___ DATASET CONTENT

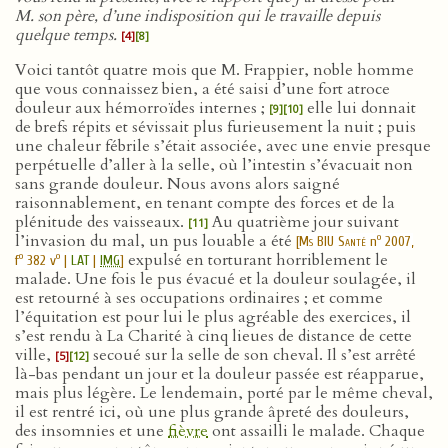
M. son père, d’une indisposition qui le travaille depuis
quelque temps.
[4]
[8]
Voici tantôt quatre mois que M. Frappier, noble homme
que vous connaissez bien, a été saisi d’une fort atroce
douleur aux hémorroïdes internes ;
elle lui donnait
[9]
[10]
de brefs répits et sévissait plus furieusement la nuit ; puis
une chaleur fébrile s’était associée, avec une envie presque
perpétuelle d’aller à la selle, où l’intestin s’évacuait non
sans grande douleur. Nous avons alors saigné
raisonnablement, en tenant compte des forces et de la
plénitude des vaisseaux.
Au quatrième jour suivant
[11]
l’invasion du mal, un pus louable a été
o
[
Ms BIU Santé
n
2007,
expulsé en torturant horriblement le
o
o
f
382 v
|
LAT
|
IMG
]
malade. Une fois le pus évacué et la douleur soulagée, il
est retourné à ses occupations ordinaires ; et comme
l’équitation est pour lui le plus agréable des exercices, il
s’est rendu à La Charité à cinq lieues de distance de cette
ville,
secoué sur la selle de son cheval. Il s’est arrêté
[5]
[12]
là-bas pendant un jour et la douleur passée est réapparue,
mais plus légère. Le lendemain, porté par le même cheval,
il est rentré ici, où une plus grande âpreté des douleurs,
des insomnies et une
fièvre
ont assailli le malade. Chaque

______

TASK BRIEF →
Print exactly the stretch of lines beginning with the one that holds "l’invasion du mal, un pus louable a été" and ending at the last line above.

YOUR SOLUTION →
l’invasion du mal, un pus louable a été
o
[
Ms BIU Santé
n
2007,
expulsé en torturant horriblement le
o
o
f
382 v
|
LAT
|
IMG
]
malade. Une fois le pus évacué et la douleur soulagée, il
est retourné à ses occupations ordinaires ; et comme
l’équitation est pour lui le plus agréable des exercices, il
s’est rendu à La Charité à cinq lieues de distance de cette
ville,
secoué sur la selle de son cheval. Il s’est arrêté
[5]
[12]
là-bas pendant un jour et la douleur passée est réapparue,
mais plus légère. Le lendemain, porté par le même cheval,
il est rentré ici, où une plus grande âpreté des douleurs,
des insomnies et une
fièvre
ont assailli le malade. Chaque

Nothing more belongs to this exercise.